Flow with your most prolific superusers
In a benchmark study I conducted last year, we found that healthy and vibrant communities that have many superusers generally have a large number of ranks. In fact, the benchmark list of top communities has an average of 31 non-role-based ranks (ranks that are achievable through participation). If we include role-based ranks (that were assigned), the average is 59. Among these top communities, the number of ranks goes as high as 134 ranks. But does this apply to your community? The important questions are: How many ranks does YOUR community need, and how many is enough?
The answer is that you need as many ranks as necessary to keep your most active superuser engaged. The exact number will depend on how prolific your most active superuser is. I will illustrate this with the calculation on Lithosphere again. Last time we've designed an optimal ranking ladder for Lithosphere. The post requirement for each rank are: 3 posts, 9, 18, 30, 45, 63, 84, 108, 135, 165, 198, 234, 273, 315, 360, 408, 459, 513, 570, 630, 693, 759, 828, and finally 900 posts at the 24th rank. We've also calculated the post rate for all users who have been in the community for more than 2 weeks and sorted them. If you look at the previous blog, you will see that ScottD is the most active superuser on Lithosphere (he also happens to be our community admin, but let's ignore that for now). He has posted 451 messages in total and his post rate is 1.16 posts/day. If ScottD wasn't our admin, he would be on the 16th rank now. So the proposed rank ladder with 24 levels is definitely enough for now.

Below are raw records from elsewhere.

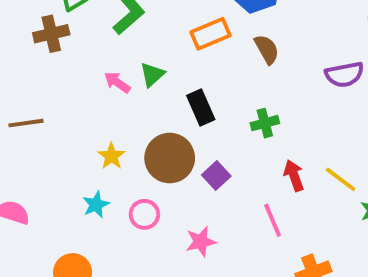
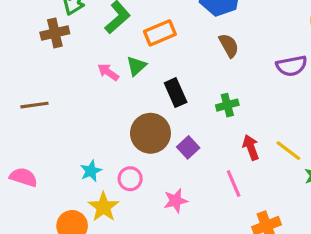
orange rectangle: (210, 34) -> (160, 33), moved
yellow star: (111, 156) -> (103, 207), moved, size x1.4

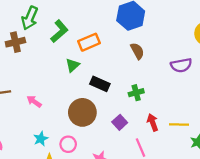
pink arrow: (108, 72) -> (34, 101), moved
black rectangle: (176, 93) -> (100, 84), turned -42
purple square: (188, 147) -> (120, 122), moved
yellow line: (288, 151) -> (179, 124), turned -36

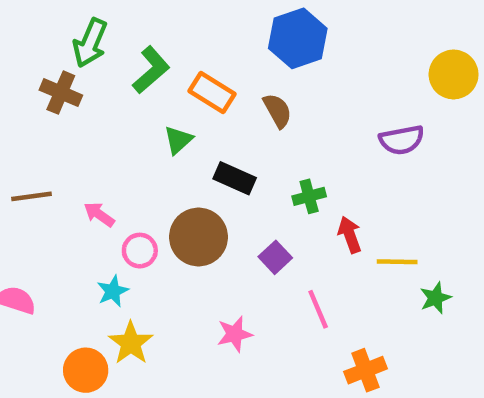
brown cross: (15, 42) -> (61, 93), turned 36
orange rectangle: (89, 42) -> (212, 93), turned 55
brown semicircle: (137, 51) -> (277, 111), moved
red arrow: (153, 122) -> (350, 235), moved
pink circle: (68, 144) -> (140, 251), moved

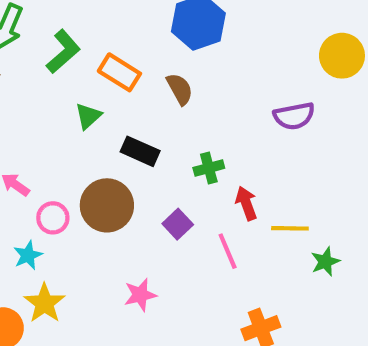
pink line: (318, 309) -> (228, 251), moved

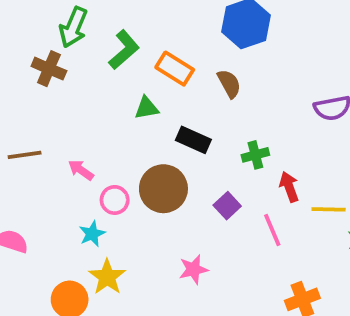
green triangle: (88, 116) -> (147, 108), turned 32

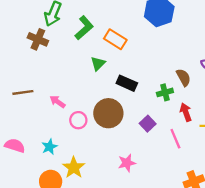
brown semicircle: (229, 84) -> (183, 77), moved
green triangle: (147, 108) -> (98, 64), turned -35
cyan star: (92, 234) -> (49, 147), moved

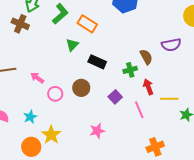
brown circle: (108, 113) -> (81, 88), size x0.7

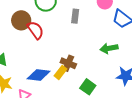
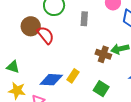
brown cross: (68, 63) -> (103, 54), moved

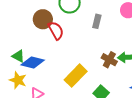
yellow rectangle: (73, 76) -> (76, 76), size x1.6
blue diamond: (51, 80) -> (33, 62), moved

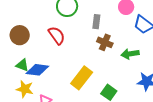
brown circle: (43, 19) -> (20, 35), moved
brown cross: (109, 60) -> (105, 42), moved

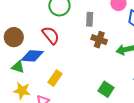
blue diamond: (37, 70) -> (32, 56), moved
yellow rectangle: (82, 78) -> (55, 78), moved, size x0.7

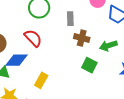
green square: (106, 89) -> (89, 65), moved

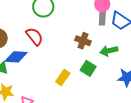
gray rectangle: (70, 19) -> (102, 18), moved
yellow rectangle: (41, 80) -> (63, 77), moved

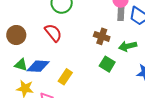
blue diamond: (16, 57) -> (38, 66), moved
yellow rectangle: (63, 77) -> (65, 77), moved

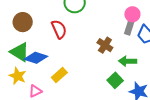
green square: (107, 64) -> (115, 80), moved
green triangle: (21, 65) -> (20, 52), size x1.5

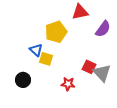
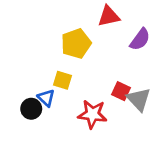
blue triangle: (36, 50) -> (46, 98), moved
red star: (68, 84) -> (92, 114), size x1.5

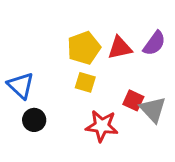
red triangle: (109, 16) -> (120, 48), moved
yellow square: (63, 80) -> (85, 82), moved
blue triangle: (46, 98) -> (21, 85), moved, size x1.4

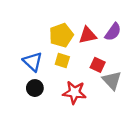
blue triangle: (21, 85) -> (33, 62), moved
red square: (133, 100) -> (98, 65), moved
black circle: (34, 120) -> (35, 88), moved

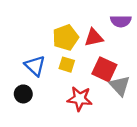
purple semicircle: (113, 32) -> (121, 21), moved, turned 54
red square: (98, 65) -> (104, 69), size x1.5
black circle: (35, 88) -> (23, 94), moved

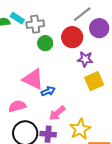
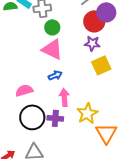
red circle: (72, 37) -> (94, 21), moved
pink triangle: (33, 79) -> (52, 49), moved
pink arrow: (57, 113) -> (64, 97), turned 126

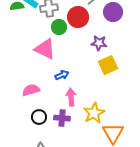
red circle: (94, 21) -> (78, 17), moved
pink triangle: (52, 49) -> (45, 49), moved
black circle: (32, 117) -> (39, 117), size x0.6

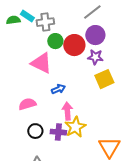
purple circle: (113, 12) -> (95, 35), moved
red circle: (78, 17) -> (74, 45), moved
yellow star: (94, 113) -> (75, 127), moved

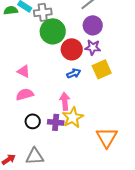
green circle: (55, 41) -> (53, 31), size x1.6
red circle: (74, 45) -> (72, 49), moved
pink triangle: (41, 63) -> (24, 71), moved, size x0.6
blue arrow: (58, 89) -> (74, 73), moved

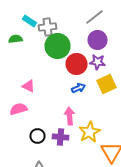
green semicircle: (11, 10) -> (16, 39), moved
pink semicircle: (25, 94) -> (18, 109), moved
yellow star: (73, 117) -> (90, 132), moved

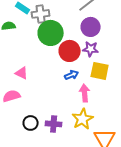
yellow square: (106, 84) -> (100, 71), turned 36
pink arrow: (70, 116) -> (85, 93), moved

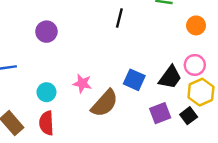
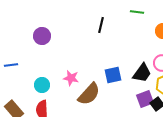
blue square: (134, 80) -> (113, 75), turned -36
purple square: (160, 113) -> (145, 99), moved

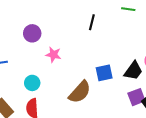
pink star: (71, 78) -> (53, 55), moved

A natural question is when will this rank ladder become insufficient? If ScottD posts 450 more messages, his post count will exceed 900. After that, his contribution will no longer be rewarded by this ranking ladder. Soon after, he may become bored with the community. How long would that take? Since we have ScottD's post rate, 450 more posts would take him about (450 post)÷(1.16 posts/day)=388 days. So in a little more than a year, it will be time to adjust this ranking ladder. What do we need to do a year from now to keep ScottD engaged in his personal flow state? Add more ranks! But how should we set the rank criteria? Remember, if it's too easy, ScottD will be bored, and if too hard, he might become frustrated and leave.
Note that the gap between the 23rd and 24th rung of the ranking ladder is (900-828)=72 posts. For typical Lithosphere superusers with post rate of 0.851 posts/day, this will take them about (72 posts)÷(0.851 posts/day)=85 days, which is almost 3 months. Even for ScottD, the most prolific superusers on Lithosphere, it will take him about (72 posts)÷(1.16 posts/day)=62 days, which is about 2 month. This means the gaps between the top rungs of our existing ranking ladder is already challenging for our superusers. So after the 24 linearly incremental ranks that are designed to engaged the superusers of Lithosphere, it is a good time to switch to the arithmetic progression (a.k.a linear progression), which has a constant growth rate. The logical choice is to continue the rung spacing between the top ranks of the existing ranking ladder. How many ranks we add depends on how soon we want to adjust the ranking ladder again. If we want to challenge ScottD with the appropriate difficulty for 1 more year, we will need to add at least 6 ranks, starting with the 25th rank requiring 972 posts, and then spaced evenly every 72 posts thereafter.
Why wouldn't we just add 60 more ranks and be good for the next 10 years? You can, but I certainly would not recommend that because ScottD's capability may change. Perhaps another more prolific superuser will come along, or maybe some other superusers will surpass ScottD. So we may need to change the spacing of the linear progression again the following year. In general, it is a good idea to re-compute the post rate of your top superusers yearly (or semi annually) and adapt the post criteria to keep the "flow" with your superusers. Alternatively, if you have a superuser MVP program, you can also switch your top contributors to an assigned-rank system to build a more personal relationship with your superusers.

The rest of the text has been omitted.